Thread: Mixture Problem

I have no idea where even to start with this one, so anything will help!


A tank initially contains 60 gal of pure water. Brine containing 1 lb of salt per gallon enters the tank and 2 gal/min and the (perfectly mixed) solution leaves the tank at 3 gal/min; thus tthe tank is empty after exactly one hour. (a) Find the amount of salt in the tank after t minutes. (b) What is the maximum amount of salt ever in the tank?

simply let y be the amount of salt in the tank at time t

dy/dt = salt in -salt out

the volume of fluid in the tank is v(t) = 60 -t gals

dy/dt =(1lb/gal)(2gal/min) - (ylbs/60 -t gals)(3gals/min)

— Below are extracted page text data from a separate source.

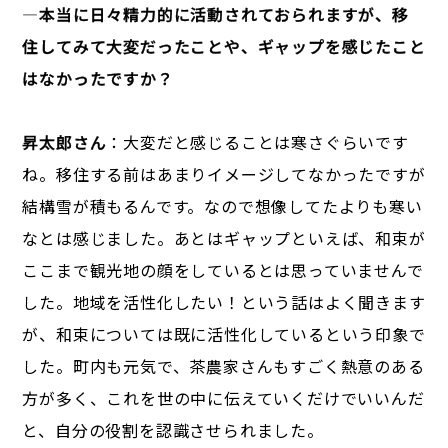
―
本当に日々精力的に活動されておられますが、移
住してみて大変だったことや、ギャップを感じたこと
はなかったですか？
昇太郎さん
：大変だと感じることは寒さぐらいです
ね。移住する前はあまりイメージしてなかったですが
結構雪が積もるんです。なので想像してたよりも寒い
なとは感じました。あとはギャップといえば、和束が
ここまで観光地の顔をしているとは思っていませんで
した。地域を活性化したい！という話はよく聞きます
が、和束については既に活性化しているという印象で
した。町内も元気で、茶農家さんもすごく熱意のある
方が多く、これを世の中に伝えていくだけでいいんだ
と、自分の役割を認識させられました。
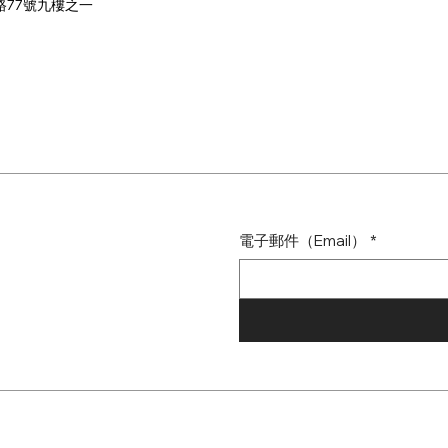
路77號九樓之一
電子郵件（Email）
*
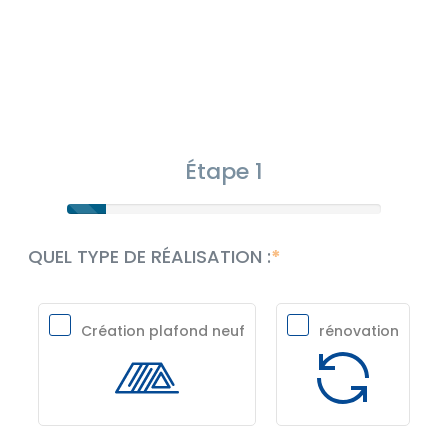
Étape 1
QUEL TYPE DE RÉALISATION :
Création plafond neuf
rénovation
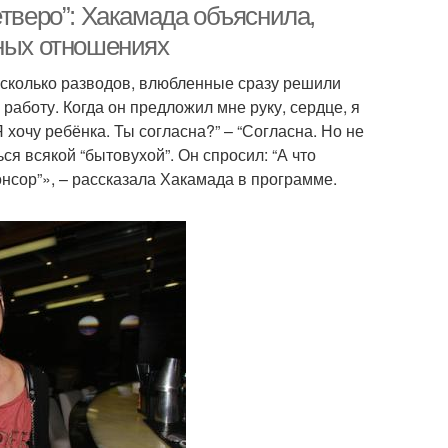
етверо”: Хакамада объяснила,
дных отношениях
есколько разводов, влюбленные сразу решили
работу. Когда он предложил мне руку, сердце, я
Я хочу ребёнка. Ты согласна?” – “Согласна. Но не
ся всякой “бытовухой”. Он спросил: “А что
онсор”», – рассказала Хакамада в программе.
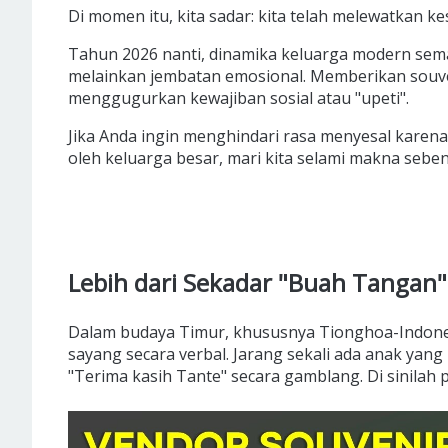
Di momen itu, kita sadar: kita telah melewatkan k
Tahun 2026 nanti, dinamika keluarga modern semak
melainkan jembatan emosional. Memberikan souv
menggugurkan kewajiban sosial atau "upeti".
Jika Anda ingin menghindari rasa menyesal karena
oleh keluarga besar, mari kita selami makna sebena
Lebih dari Sekadar "Buah Tangan"
Dalam budaya Timur, khususnya Tionghoa-Indones
sayang secara verbal. Jarang sekali ada anak yan
"Terima kasih Tante" secara gamblang. Di sinilah 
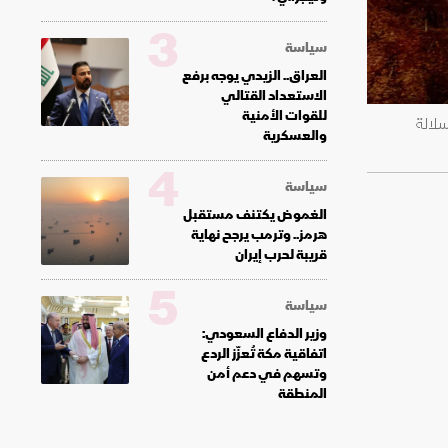
3
سياسة
العراق.. الزيدي يوجه برفع
الاستعداد القتالي
للقوات الأمنية
لالة
والعسكرية
4
سياسة
الغموض يكتنف مستقبل
هرمز.. وترمب يرجح نهاية
قريبة لحرب إيران
5
سياسة
وزير الدفاع السعودي:
اتفاقية مكة تُعزّز الردع
وتسهم في دعم أمن
المنطقة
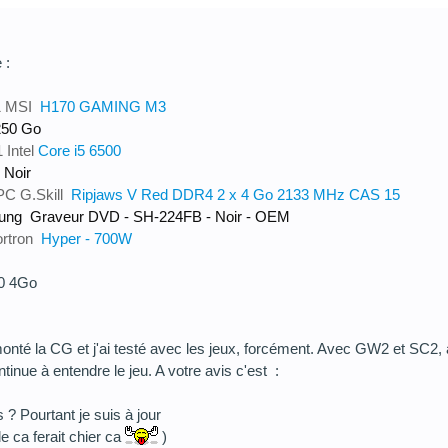
e :
1
MSI
H170 GAMING M3
250 Go
1
Intel
Core i5 6500
 Noir
 PC
G.Skill
Ripjaws V Red DDR4 2 x 4 Go 2133 MHz CAS 15
ung
Graveur DVD - SH-224FB - Noir - OEM
rtron
Hyper - 700W
0 4Go
ai monté la CG et j'ai testé avec les jeux, forcément. Avec GW2 et SC2, 
ntinue à entendre le jeu. A votre avis c'est :
 ? Pourtant je suis à jour
e ca ferait chier ca
)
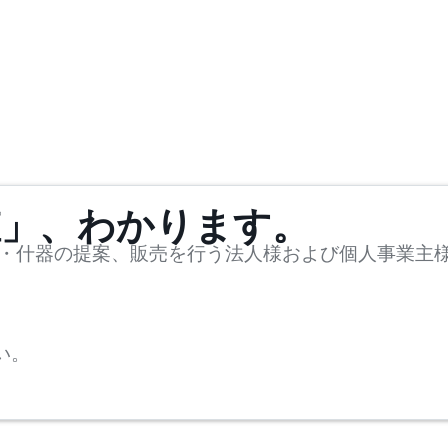
値」、わかります。
・什器の提案、販売を行う法人様および個人事業主
い。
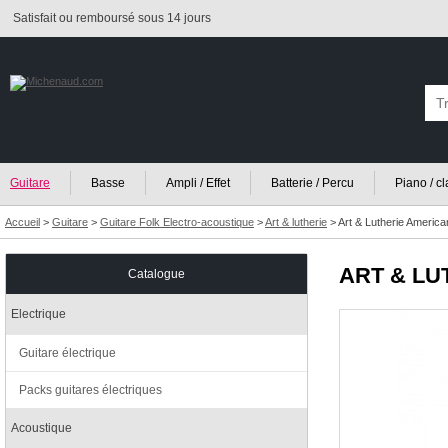
Satisfait ou remboursé sous 14 jours
Guitare
Basse
Ampli / Effet
Batterie / Percu
Piano / c
Accueil
>
Guitare
>
Guitare Folk Electro-acoustique
>
Art & lutherie
>
Art & Lutherie America
ART & LU
Catalogue
Electrique
Guitare électrique
Packs guitares électriques
Acoustique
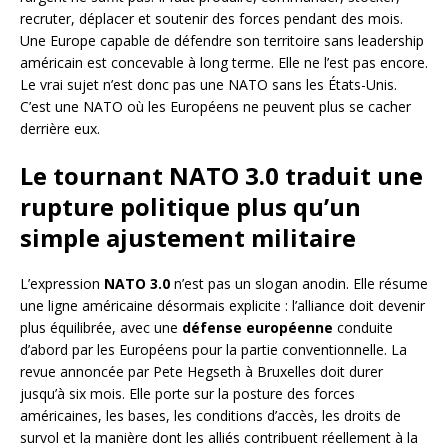
recruter, déplacer et soutenir des forces pendant des mois.
Une Europe capable de défendre son territoire sans leadership
américain est concevable à long terme. Elle ne l’est pas encore.
Le vrai sujet n’est donc pas une NATO sans les États-Unis.
C’est une NATO où les Européens ne peuvent plus se cacher
derrière eux.
Le tournant NATO 3.0 traduit une
rupture politique plus qu’un
simple ajustement militaire
L’expression
NATO 3.0
n’est pas un slogan anodin. Elle résume
une ligne américaine désormais explicite : l’alliance doit devenir
plus équilibrée, avec une
défense européenne
conduite
d’abord par les Européens pour la partie conventionnelle. La
revue annoncée par Pete Hegseth à Bruxelles doit durer
jusqu’à six mois. Elle porte sur la posture des forces
américaines, les bases, les conditions d’accès, les droits de
survol et la manière dont les alliés contribuent réellement à la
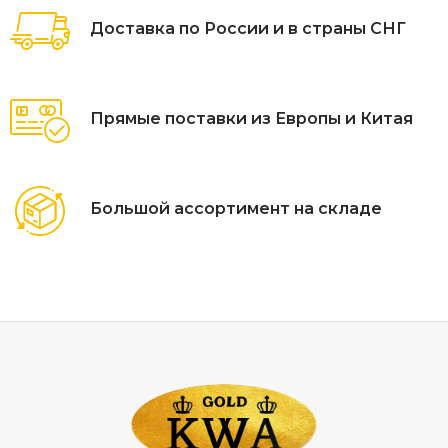
Доставка по России и в страны СНГ
Прямые поставки из Европы и Китая
Большой ассортимент на складе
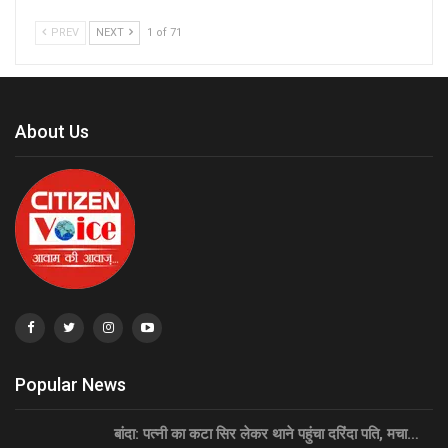
PREV
NEXT
1 of 71
About Us
Popular News
बांदा: पत्नी का कटा सिर लेकर थाने पहुंचा दरिंदा पति, मचा…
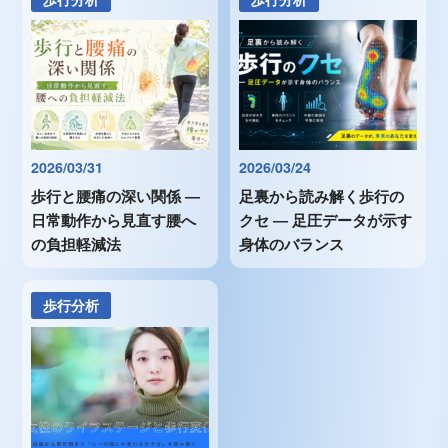
2026/03/31
2026/03/24
歩行と腰痛の深い関係 ―
足裏から読み解く歩行の
日常動作から見直す腰へ
クセ ― 足圧データが示す
の負担軽減法
身体のバランス
歩行分析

dy/dt = 1 - 3y/(60 -t) y(0) = 0

This is not separable so rewrite

dy/dt + 3y /(60-t) = 1 y(0) = 0

Now use an integrating factor to solve

How would one go about solving part b? I have a figured out, but part b is stumping me. I tried maximizing the function, but the solution is not in agreement with the solutions manual...ANy help from here would be appreciated!

See attachment

Thank You Very Much!!!

i think there's something wrong, i think it should be dy/dt +3y/(60-t) = 2

since 2(1) = 2 , not 1. make sense?